Implementing your own derived variables#

Guidance on adding new built-in derived variables to ESMValCore is available in Deriving a variable. However, if you are only using the Python interface, you can define an ad-hoc derived variable by subclassing the DerivedDataset class and implementing a custom required attribute and derive method. The required attribute defines the facets that describe the input data:

dataset.required

[{'short_name': 'rlut'}, {'short_name': 'rlutcs'}]

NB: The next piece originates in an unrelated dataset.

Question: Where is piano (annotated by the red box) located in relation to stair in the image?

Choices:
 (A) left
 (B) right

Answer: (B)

in this case we see that lwcre is derived from variables rlut and rlutcs. The derive method is a function that takes the iris cubes resulting from loading the datasets described by the facets and required attribute as an argument, and computes the derived variable.